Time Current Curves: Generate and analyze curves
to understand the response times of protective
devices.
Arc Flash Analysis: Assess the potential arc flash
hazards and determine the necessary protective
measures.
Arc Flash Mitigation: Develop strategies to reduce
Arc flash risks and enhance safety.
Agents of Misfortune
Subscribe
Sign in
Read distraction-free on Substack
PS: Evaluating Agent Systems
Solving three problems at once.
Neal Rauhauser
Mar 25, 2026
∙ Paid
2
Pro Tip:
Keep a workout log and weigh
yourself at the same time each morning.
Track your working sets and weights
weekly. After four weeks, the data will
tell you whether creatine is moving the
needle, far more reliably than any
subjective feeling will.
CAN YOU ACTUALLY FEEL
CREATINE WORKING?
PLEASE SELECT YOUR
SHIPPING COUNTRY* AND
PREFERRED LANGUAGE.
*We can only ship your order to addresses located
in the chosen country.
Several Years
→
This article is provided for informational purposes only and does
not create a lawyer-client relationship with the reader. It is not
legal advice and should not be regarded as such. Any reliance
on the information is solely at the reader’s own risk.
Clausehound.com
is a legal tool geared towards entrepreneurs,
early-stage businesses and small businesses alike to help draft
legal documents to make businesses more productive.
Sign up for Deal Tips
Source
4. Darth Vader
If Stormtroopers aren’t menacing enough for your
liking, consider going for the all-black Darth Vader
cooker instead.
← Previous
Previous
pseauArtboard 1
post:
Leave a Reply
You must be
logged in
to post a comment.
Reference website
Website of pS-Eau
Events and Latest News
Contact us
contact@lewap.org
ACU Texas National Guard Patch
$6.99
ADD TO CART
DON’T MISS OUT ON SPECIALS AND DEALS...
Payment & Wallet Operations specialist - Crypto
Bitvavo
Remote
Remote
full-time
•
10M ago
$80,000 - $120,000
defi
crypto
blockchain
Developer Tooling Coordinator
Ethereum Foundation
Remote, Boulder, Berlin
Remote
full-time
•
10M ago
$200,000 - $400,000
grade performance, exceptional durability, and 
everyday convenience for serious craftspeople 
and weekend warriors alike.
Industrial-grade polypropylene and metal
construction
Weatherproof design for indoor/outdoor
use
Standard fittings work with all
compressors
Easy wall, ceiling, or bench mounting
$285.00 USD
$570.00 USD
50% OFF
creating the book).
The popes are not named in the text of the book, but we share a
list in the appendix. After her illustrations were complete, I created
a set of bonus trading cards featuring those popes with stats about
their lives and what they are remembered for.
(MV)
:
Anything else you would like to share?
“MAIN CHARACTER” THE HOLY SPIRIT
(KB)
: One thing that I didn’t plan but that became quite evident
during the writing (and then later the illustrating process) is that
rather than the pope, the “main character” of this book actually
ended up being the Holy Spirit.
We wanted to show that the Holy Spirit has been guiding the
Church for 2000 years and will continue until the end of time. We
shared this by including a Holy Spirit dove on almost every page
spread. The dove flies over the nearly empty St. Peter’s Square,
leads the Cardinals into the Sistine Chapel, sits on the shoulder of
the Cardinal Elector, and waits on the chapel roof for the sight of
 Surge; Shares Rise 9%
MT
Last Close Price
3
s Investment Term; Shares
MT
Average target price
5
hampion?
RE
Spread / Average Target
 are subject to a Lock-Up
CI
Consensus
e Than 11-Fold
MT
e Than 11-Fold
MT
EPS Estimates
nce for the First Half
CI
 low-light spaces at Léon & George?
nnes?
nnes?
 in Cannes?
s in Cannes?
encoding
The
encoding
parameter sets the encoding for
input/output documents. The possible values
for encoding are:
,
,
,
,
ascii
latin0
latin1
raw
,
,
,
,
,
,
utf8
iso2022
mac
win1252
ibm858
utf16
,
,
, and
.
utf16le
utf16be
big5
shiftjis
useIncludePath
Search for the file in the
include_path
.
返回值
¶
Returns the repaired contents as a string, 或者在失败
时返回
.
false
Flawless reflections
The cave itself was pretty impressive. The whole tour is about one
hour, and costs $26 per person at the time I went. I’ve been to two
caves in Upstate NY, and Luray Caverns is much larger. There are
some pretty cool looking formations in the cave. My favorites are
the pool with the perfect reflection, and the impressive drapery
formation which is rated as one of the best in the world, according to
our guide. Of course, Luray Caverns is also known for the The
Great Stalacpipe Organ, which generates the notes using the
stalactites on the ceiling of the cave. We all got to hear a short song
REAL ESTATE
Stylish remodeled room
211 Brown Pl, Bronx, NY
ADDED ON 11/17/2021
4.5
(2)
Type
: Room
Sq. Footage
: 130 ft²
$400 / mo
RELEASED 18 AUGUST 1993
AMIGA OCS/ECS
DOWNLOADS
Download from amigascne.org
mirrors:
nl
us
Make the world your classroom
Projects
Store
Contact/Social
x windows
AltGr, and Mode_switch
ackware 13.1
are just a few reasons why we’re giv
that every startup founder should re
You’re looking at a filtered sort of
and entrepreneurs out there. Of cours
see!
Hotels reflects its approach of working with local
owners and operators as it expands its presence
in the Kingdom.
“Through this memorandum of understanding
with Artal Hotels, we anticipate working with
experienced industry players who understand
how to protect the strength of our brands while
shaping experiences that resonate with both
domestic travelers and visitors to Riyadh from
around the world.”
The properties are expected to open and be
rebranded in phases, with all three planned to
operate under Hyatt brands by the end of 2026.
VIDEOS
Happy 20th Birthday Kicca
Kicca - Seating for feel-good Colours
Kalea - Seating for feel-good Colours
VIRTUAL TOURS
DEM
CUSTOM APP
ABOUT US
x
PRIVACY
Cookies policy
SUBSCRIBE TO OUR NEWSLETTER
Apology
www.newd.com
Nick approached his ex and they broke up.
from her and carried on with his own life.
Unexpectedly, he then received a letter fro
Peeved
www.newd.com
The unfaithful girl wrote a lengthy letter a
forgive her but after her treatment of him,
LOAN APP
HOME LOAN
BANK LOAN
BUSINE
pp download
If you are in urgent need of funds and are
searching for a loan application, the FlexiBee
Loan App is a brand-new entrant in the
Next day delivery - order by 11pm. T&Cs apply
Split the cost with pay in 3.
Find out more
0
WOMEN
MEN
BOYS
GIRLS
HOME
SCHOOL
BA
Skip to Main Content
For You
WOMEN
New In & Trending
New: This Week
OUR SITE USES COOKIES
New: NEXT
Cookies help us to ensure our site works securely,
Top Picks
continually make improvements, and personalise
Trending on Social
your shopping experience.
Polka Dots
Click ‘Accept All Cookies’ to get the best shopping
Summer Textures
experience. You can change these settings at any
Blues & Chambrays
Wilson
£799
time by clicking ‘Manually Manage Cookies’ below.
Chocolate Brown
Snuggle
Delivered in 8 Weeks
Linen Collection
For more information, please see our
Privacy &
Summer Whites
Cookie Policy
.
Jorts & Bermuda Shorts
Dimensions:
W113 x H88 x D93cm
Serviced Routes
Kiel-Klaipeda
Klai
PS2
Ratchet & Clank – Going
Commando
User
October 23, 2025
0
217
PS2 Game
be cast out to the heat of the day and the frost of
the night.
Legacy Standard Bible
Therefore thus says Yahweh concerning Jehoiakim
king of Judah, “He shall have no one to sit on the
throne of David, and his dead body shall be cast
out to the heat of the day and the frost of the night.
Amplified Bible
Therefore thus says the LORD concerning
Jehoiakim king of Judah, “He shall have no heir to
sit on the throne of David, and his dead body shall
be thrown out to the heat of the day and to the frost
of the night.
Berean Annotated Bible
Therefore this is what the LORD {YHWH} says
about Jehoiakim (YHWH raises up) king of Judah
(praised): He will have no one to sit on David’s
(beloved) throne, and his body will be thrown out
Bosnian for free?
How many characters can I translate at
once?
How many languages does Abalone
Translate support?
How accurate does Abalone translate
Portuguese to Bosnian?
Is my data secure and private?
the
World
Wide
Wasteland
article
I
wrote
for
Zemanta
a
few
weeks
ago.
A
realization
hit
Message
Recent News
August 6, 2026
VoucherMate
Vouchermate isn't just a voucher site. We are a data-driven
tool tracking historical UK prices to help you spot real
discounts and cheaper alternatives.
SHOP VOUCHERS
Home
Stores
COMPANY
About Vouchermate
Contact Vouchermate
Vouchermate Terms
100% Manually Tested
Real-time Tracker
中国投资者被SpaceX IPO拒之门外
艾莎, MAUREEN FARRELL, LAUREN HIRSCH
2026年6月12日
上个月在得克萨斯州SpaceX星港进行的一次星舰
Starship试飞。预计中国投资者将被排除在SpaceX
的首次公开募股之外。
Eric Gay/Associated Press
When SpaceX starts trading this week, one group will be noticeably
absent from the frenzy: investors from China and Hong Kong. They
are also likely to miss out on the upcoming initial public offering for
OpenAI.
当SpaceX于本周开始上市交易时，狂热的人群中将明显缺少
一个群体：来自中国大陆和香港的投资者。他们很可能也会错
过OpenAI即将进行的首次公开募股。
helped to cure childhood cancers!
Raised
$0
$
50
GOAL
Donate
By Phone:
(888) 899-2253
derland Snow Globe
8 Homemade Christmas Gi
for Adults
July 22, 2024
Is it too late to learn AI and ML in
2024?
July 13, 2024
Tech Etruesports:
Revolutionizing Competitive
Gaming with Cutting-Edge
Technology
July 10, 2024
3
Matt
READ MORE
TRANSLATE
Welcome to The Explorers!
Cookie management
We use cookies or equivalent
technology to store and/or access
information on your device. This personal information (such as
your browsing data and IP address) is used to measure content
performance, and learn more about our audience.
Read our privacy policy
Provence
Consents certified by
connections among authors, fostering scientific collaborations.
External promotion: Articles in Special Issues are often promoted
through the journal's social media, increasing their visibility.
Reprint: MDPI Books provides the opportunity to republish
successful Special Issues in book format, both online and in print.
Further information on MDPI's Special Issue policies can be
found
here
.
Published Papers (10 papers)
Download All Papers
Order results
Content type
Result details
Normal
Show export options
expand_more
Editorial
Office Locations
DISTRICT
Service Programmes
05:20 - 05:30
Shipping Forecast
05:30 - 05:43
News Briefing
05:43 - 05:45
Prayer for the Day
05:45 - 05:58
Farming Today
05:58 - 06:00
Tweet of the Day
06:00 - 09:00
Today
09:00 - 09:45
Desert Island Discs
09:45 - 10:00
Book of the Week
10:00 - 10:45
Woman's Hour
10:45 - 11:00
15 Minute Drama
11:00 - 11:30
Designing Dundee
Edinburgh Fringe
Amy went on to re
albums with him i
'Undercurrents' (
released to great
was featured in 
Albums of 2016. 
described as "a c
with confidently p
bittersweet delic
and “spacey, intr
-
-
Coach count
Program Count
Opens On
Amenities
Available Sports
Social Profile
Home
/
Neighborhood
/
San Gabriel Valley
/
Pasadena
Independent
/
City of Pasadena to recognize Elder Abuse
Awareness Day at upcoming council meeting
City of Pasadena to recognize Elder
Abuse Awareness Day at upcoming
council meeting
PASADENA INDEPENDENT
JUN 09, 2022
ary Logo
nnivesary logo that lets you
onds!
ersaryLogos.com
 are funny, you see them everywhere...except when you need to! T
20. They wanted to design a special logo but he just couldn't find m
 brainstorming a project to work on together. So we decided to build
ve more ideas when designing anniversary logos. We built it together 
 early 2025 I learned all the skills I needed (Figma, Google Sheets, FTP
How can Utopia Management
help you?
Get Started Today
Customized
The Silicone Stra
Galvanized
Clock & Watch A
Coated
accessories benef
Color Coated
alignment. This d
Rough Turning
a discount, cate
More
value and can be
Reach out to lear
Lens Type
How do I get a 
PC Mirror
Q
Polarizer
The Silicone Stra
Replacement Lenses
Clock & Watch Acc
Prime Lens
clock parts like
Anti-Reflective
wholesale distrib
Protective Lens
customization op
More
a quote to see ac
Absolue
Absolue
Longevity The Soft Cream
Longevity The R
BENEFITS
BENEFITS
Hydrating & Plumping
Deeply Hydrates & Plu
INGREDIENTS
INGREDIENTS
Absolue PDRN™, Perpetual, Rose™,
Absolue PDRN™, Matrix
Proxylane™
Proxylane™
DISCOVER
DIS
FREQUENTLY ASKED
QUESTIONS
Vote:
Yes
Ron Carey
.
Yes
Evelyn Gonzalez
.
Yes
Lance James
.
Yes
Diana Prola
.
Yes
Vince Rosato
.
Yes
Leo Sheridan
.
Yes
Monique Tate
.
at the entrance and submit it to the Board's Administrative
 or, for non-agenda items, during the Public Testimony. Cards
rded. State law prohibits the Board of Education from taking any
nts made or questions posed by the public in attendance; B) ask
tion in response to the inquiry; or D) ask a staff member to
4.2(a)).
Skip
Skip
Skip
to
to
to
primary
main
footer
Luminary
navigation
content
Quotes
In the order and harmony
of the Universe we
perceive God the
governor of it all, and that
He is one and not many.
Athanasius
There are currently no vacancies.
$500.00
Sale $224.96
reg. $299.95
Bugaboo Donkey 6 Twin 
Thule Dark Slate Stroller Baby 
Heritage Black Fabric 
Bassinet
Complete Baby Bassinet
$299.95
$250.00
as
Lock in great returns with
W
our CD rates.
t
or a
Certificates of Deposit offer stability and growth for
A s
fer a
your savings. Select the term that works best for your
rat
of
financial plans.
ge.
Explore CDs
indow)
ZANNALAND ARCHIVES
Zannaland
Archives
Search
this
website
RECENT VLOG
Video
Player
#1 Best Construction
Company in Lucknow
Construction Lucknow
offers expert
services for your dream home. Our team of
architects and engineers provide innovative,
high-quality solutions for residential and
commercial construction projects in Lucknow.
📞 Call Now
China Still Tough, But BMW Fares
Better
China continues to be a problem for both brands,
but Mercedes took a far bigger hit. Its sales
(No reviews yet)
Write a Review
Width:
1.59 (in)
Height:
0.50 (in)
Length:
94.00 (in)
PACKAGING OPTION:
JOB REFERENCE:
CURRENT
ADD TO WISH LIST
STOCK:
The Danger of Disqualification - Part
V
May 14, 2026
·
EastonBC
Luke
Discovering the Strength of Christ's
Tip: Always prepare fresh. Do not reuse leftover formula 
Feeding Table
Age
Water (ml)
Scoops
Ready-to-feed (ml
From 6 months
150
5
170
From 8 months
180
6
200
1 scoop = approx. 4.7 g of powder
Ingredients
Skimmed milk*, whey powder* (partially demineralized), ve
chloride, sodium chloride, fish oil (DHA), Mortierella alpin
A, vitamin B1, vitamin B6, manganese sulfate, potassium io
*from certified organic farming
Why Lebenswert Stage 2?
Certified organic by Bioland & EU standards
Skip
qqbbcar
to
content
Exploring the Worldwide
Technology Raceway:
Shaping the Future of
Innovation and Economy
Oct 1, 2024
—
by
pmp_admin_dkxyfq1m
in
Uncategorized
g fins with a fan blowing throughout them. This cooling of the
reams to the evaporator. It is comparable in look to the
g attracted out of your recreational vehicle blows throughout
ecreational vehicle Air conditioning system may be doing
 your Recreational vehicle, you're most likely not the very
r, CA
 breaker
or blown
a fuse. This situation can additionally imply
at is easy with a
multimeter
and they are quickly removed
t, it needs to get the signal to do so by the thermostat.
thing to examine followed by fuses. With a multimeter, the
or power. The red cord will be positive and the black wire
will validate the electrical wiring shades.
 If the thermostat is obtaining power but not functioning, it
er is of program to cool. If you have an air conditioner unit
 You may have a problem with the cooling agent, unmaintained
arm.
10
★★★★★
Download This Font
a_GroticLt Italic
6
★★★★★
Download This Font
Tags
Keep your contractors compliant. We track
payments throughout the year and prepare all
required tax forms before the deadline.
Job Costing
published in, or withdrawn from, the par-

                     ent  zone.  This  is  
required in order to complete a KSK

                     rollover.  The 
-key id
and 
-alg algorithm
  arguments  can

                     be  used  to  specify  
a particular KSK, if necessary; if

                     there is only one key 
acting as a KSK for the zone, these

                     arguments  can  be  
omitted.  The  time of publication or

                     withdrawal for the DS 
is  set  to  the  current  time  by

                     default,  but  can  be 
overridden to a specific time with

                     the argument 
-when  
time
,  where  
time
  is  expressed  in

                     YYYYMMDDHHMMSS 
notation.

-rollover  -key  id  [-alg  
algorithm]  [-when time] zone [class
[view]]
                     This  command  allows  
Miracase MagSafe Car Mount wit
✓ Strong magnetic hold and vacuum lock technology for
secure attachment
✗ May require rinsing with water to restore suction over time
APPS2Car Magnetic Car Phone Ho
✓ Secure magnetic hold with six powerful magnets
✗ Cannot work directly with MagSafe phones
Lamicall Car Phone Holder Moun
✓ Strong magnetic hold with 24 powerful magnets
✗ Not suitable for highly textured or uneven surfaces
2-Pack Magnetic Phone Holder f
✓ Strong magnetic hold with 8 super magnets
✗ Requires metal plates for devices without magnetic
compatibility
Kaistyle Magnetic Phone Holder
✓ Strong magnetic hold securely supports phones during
----------
Only lines of the data holding the word "wanted" go in the answer. Please copy each of them.

▶ **RESULT FOR THIS EXERCISE**:
We wanted to show that the Holy Spirit has been guiding the
20. They wanted to design a special logo but he just couldn't find m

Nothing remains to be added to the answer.